A few days ago I received an email from a colleague asking me where he could by gold “lots of it”. This took me back a few years to December 1999. I was working for a stockbroking firm and a friend of mine — who had never owned a share in her life — called me wanting to buy her shares in Iexchange. She had her children’s school fees saved and she was hoping to double her money by January. Three months later the tech bubble burst and the stock market plummeted.
An asset bubble is actually quite easy to spot; it is when people start piling into an asset they have never invested in before simply because they believe it is an opportunity to make a quick buck. The reality is that by the time the average investor has spotted an opportunity, the opportunity is long gone and they simply fall victim to the early adopters who are looking to offload before the crash comes.

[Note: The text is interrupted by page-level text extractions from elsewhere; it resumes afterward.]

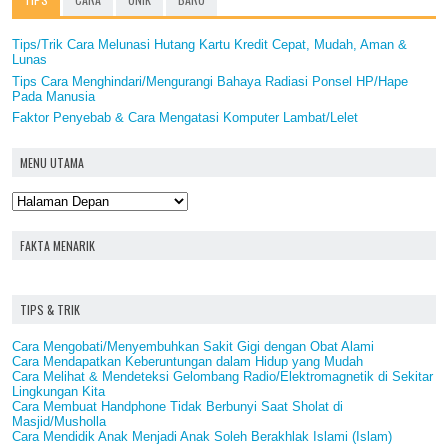
Tips/Trik Cara Melunasi Hutang Kartu Kredit Cepat, Mudah, Aman &
Lunas
Tips Cara Menghindari/Mengurangi Bahaya Radiasi Ponsel HP/Hape
Pada Manusia
Faktor Penyebab & Cara Mengatasi Komputer Lambat/Lelet
MENU UTAMA
FAKTA MENARIK
TIPS & TRIK
Cara Mengobati/Menyembuhkan Sakit Gigi dengan Obat Alami
Cara Mendapatkan Keberuntungan dalam Hidup yang Mudah
Cara Melihat & Mendeteksi Gelombang Radio/Elektromagnetik di Sekitar
Lingkungan Kita
Cara Membuat Handphone Tidak Berbunyi Saat Sholat di
Masjid/Musholla
Cara Mendidik Anak Menjadi Anak Soleh Berakhlak Islami (Islam)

A sensible investment decision is based on fundamentals, not on a get-rich-quick gamble. In the case of gold, it a safe haven when all goes pear-shaped.
If you were concerned that your investments were at risk and you wanted somewhere safe to put your cash, then gold would have been a good an option.
However if you buy gold because it has rocketed over the last six months and you invest purely on the premise that it will follow the same trajectory, then you have in fact significantly increased the risk of your investment rather than reducing it.
A good rule to remember when investing is that your returns will be a function of what you paid for the asset. The more you pay for it, the lower the future return — the less you pay for it, the higher the chance you will make your money.